I want to look at how the dependency graph is encoded in the training examples and whether you might expect different results from different encodings. Ideally I'd think you'd want that part of the model/embedding to be invariant across all possible (big number!) of encodings.
The human comparisons are really weak in Fig 2 and unfortunately is probably what the media mainly focuses on. I do find the results interesting and wonder how well this translates into program synthesis for example. The paper mentioned in these comments which I have yet to read more "Language Models Can Teach Themselves to Program Better" sounds related. I'd be very interested to see more methods that are very different from LLM heuristic beam search, even though it does seem compelling and they get to publish lots of papers with it.
>> I do find the results interesting and wonder how well this translates into program synthesis for example.
In broad terms it's the same generate-and-test approach used for their AlphaCode system but with a theorem prover as a test step. In AlphaCode they use clustering and various heuristics to select programs, here they use the prover.
Eventually, I expect, they'll figure out you can use an automated theorem prover to check the correctness of (logic) programs.
Maybe it's mentioned somewhere but I missed it, could someone provide a list of the five problems that AlphaGeometry failed to solve? The paper mentioned IMO 2008p6 and IMO 2019p2. What are the other three?
I wonder how well it would do with html page layout.

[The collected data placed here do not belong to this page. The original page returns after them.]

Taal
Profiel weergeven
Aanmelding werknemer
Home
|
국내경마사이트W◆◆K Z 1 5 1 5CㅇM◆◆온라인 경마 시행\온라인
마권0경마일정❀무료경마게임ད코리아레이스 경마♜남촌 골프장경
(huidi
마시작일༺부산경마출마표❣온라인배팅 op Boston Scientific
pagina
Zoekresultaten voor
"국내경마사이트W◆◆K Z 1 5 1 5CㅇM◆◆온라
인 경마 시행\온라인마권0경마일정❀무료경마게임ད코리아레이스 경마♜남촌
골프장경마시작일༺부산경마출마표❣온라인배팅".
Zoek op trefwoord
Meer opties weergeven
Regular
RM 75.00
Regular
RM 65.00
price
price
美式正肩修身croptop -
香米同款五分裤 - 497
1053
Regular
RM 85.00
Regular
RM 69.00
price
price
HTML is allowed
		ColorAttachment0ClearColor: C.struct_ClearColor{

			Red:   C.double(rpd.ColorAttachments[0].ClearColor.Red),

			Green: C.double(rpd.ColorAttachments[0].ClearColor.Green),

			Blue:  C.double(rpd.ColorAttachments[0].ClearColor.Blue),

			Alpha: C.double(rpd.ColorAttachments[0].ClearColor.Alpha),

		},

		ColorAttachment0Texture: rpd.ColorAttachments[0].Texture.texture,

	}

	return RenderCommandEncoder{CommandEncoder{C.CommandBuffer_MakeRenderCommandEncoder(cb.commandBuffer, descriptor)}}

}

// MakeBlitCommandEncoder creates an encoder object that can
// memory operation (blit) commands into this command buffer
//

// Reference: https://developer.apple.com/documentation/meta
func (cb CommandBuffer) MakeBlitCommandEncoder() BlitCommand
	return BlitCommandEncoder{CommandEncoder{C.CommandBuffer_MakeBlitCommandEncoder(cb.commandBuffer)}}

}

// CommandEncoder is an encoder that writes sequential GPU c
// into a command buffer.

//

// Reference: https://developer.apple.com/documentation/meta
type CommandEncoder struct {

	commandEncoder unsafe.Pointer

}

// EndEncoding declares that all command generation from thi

It is nice to see advancements in geometric reasoning!
To give you a basis for comparison, I've found that (paid) ChatGPT even quite recently was not able to reason about simple html and css geometric constructs, such as what div is inside what container: with just two divs or containers on the page, it still applied styling to the wrong one and I had to move the line myself to the one it meant to style, even after I described to ChatGPT what the page currently looked like.
I just tried it again, it did succeed with this prompt:
"Create an HTML page that you divide in half vertically, you will set the background of divs to different colors. After dividing the page in half vertically, on the left half of the page put three different divs each taking up a third of the vertical space, color them red, orange, yellow. On the right half of the page create two different divs each taking half of the vertical space, color them green, blue. Within each div put a paragraph in black letters with the color and location of the div it is located in, such as "Left hand side, top div. This background is red." and so on for top, middle, and bottom on the left and top and bottom on the right, with the colors red, orange, yellow, green and blue respectively as their backgrounds. Reply with the complete html and css style page in single html file that I can copy and paste into a single file, when loaded it should show the layout I have described." When I try this right now I get a successsful page.
It previously failed at similarly layout questions.
If ChatGPT had this "Olympiad-level" geometric reasoning it would be amazing for producing html pages that include complex layout. It currently doesn't always succeed at this.
Layout is the area that I've found ChatGPT is weakest in for generating code, which I chalk up to the fact that it doesn't have a vision subsystem so it can't really picture about what it's doing.
When a human solves these problems, you might state a "step" in natural language. Like, "apply a polar transformation to this diagram". But that same single step, if you translate into a low-level DSL, could be dozens of different steps.
For an example, check out this formalization of a solution to a non-geometry IMO problem:
It's not precisely clear what counts as a "step" but to me this seems like roughly 50 steps in the low-level formalized proof, and 5 steps in the human-language proof.
So, my conclusion is just that I wouldn't necessarily say that a 150-step automated proof was inelegant. It can also be that the language used to express these proofs fills in more of the details.
It's like the difference between counting lines of code in compiled code and a high-level language, counting the steps is really dependent on the level at which you express it.
Would something like this help ai/computer see the world better for robotics and self driving etc. I am not a programmer or in this field but I don't know why intuitally reading the headline alone made me feel the world of robotic and self driving etc ie where ai interact with the physical world is about to change.
What happens to science when the most talented kids won't be able to compete in ~2 years tops? Would our civilization reach plateau or start downward trajectory as there will be no incentive to torture oneself to become the best in the world? Will it all fade away like chess once computers started beating grandmasters?
I've accepted that the human form, with its ~3 pounds of not especially optimized brainpower, is basically going to be relegated to the same status as demoscene hardware for anything that matters after this century.
That's cool by me, though. This bit of demoscene hardware experiences qualia, and that combination is weird and cool enough to make me want to push myself in new and weird directions. That's what play is in a way.
The incentive to compete in the IMO is that it's fun to do math contests, it's fun to win math contests, and (if you think that far ahead as a high schooler) it looks good on your resume. None of that incentive will go away if the computers get better at math contests.
Unless you can figure out AI that is available everywhere, all the time (even in the most remote jungle with no power), there will always be value in making humans smarter
It was interesting. One of the reviewers noted that one of the generated proofs didn’t seem that elegant in his opinion.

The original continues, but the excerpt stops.